__Data excerpts__
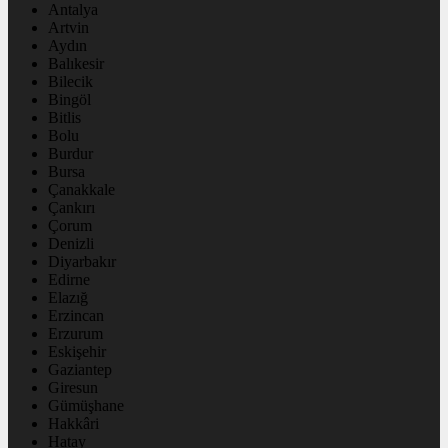
Antalya
Artvin
Aydın
Balıkesir
Bilecik
Bingöl
Bitlis
Bolu
Burdur
Bursa
Çanakkale
Çankırı
Çorum
Denizli
Diyarbakır
Edirne
Elazığ
Erzincan
Erzurum
Eskişehir
Gaziantep
Giresun
Gümüşhane
Hakkâri
Hatay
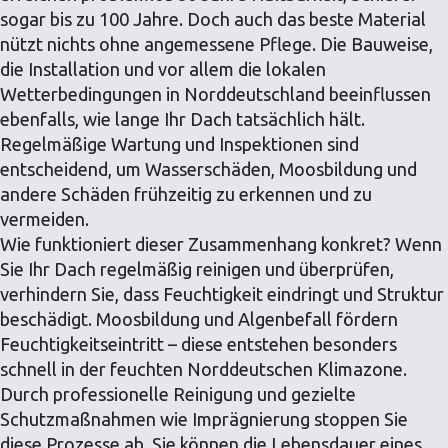
sogar bis zu 100 Jahre. Doch auch das beste Material
nützt nichts ohne angemessene Pflege. Die Bauweise,
die Installation und vor allem die lokalen
Wetterbedingungen in Norddeutschland beeinflussen
ebenfalls, wie lange Ihr Dach tatsächlich hält.
Regelmäßige Wartung und Inspektionen sind
entscheidend, um Wasserschäden, Moosbildung und
andere Schäden frühzeitig zu erkennen und zu
vermeiden.
Wie funktioniert dieser Zusammenhang konkret? Wenn
Sie Ihr Dach regelmäßig reinigen und überprüfen,
verhindern Sie, dass Feuchtigkeit eindringt und Struktur
beschädigt. Moosbildung und Algenbefall fördern
Feuchtigkeitseintritt – diese entstehen besonders
schnell in der feuchten Norddeutschen Klimazone.
Durch professionelle Reinigung und gezielte
Schutzmaßnahmen wie Imprägnierung stoppen Sie
diese Prozesse ab. Sie können die Lebensdauer eines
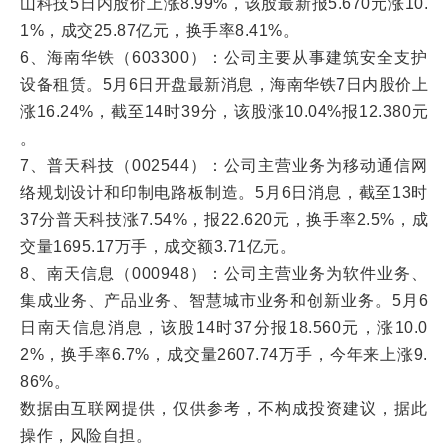
山科技5日内股价上涨8.99%，该股最新报5.670元涨10.
1%，成交25.87亿元，换手率8.41%。
6、海南华铁（603300）：公司主要从事建筑安全支护
设备租赁。5月6日开盘最新消息，海南华铁7日内股价上
涨16.24%，截至14时39分，该股涨10.04%报12.380元
。
7、普天科技（002544）：公司主营业务为移动通信网
络规划设计和印制电路板制造。5月6日消息，截至13时
37分普天科技涨7.54%，报22.620元，换手率2.5%，成
交量1695.17万手，成交额3.71亿元。
8、南天信息（000948）：公司主营业务为软件业务、
集成业务、产品业务、智慧城市业务和创新业务。5月6
日南天信息消息，该股14时37分报18.560元，涨10.0
2%，换手率6.7%，成交量2607.74万手，今年来上涨9.
86%。
数据由互联网提供，仅供参考，不构成投资建议，据此
操作，风险自担。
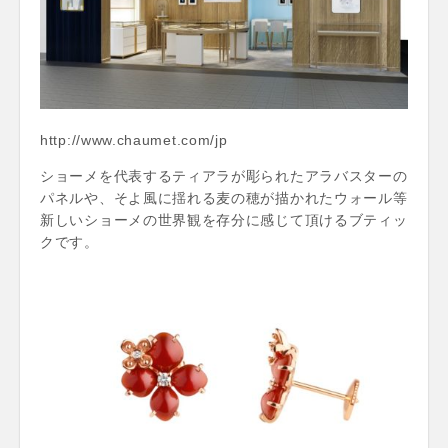
http://www.chaumet.com/jp
ショーメを代表するティアラが彫られたアラバスターの
パネルや、そよ風に揺れる麦の穂が描かれたウォール等
新しいショーメの世界観を存分に感じて頂けるブティッ
クです。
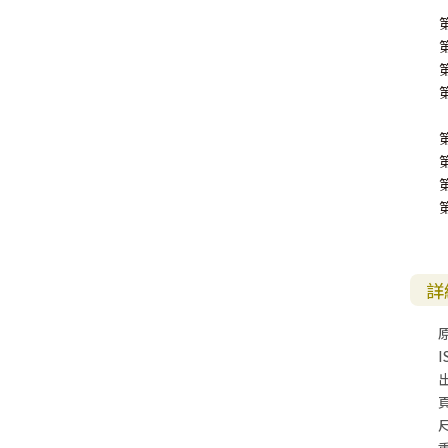
詳
I
尺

__What is required__
A faithful copy of the entries above is needed, one that contains no images.

__Task response__
Antalya
Artvin
Aydın
Balıkesir
Bilecik
Bingöl
Bitlis
Bolu
Burdur
Bursa
Çanakkale
Çankırı
Çorum
Denizli
Diyarbakır
Edirne
Elazığ
Erzincan
Erzurum
Eskişehir
Gaziantep
Giresun
Gümüşhane
Hakkâri
Hatay
sogar bis zu 100 Jahre. Doch auch das beste Material
nützt nichts ohne angemessene Pflege. Die Bauweise,
die Installation und vor allem die lokalen
Wetterbedingungen in Norddeutschland beeinflussen
ebenfalls, wie lange Ihr Dach tatsächlich hält.
Regelmäßige Wartung und Inspektionen sind
entscheidend, um Wasserschäden, Moosbildung und
andere Schäden frühzeitig zu erkennen und zu
vermeiden.
Wie funktioniert dieser Zusammenhang konkret? Wenn
Sie Ihr Dach regelmäßig reinigen und überprüfen,
verhindern Sie, dass Feuchtigkeit eindringt und Struktur
beschädigt. Moosbildung und Algenbefall fördern
Feuchtigkeitseintritt – diese entstehen besonders
schnell in der feuchten Norddeutschen Klimazone.
Durch professionelle Reinigung und gezielte
Schutzmaßnahmen wie Imprägnierung stoppen Sie
diese Prozesse ab. Sie können die Lebensdauer eines
山科技5日内股价上涨8.99%，该股最新报5.670元涨10.
1%，成交25.87亿元，换手率8.41%。
6、海南华铁（603300）：公司主要从事建筑安全支护
设备租赁。5月6日开盘最新消息，海南华铁7日内股价上
涨16.24%，截至14时39分，该股涨10.04%报12.380元
。
7、普天科技（002544）：公司主营业务为移动通信网
络规划设计和印制电路板制造。5月6日消息，截至13时
37分普天科技涨7.54%，报22.620元，换手率2.5%，成
交量1695.17万手，成交额3.71亿元。
8、南天信息（000948）：公司主营业务为软件业务、
集成业务、产品业务、智慧城市业务和创新业务。5月6
日南天信息消息，该股14时37分报18.560元，涨10.0
2%，换手率6.7%，成交量2607.74万手，今年来上涨9.
86%。
数据由互联网提供，仅供参考，不构成投资建议，据此
操作，风险自担。
http://www.chaumet.com/jp
ショーメを代表するティアラが彫られたアラバスターの
パネルや、そよ風に揺れる麦の穂が描かれたウォール等
新しいショーメの世界観を存分に感じて頂けるブティッ
クです。
詳
I
尺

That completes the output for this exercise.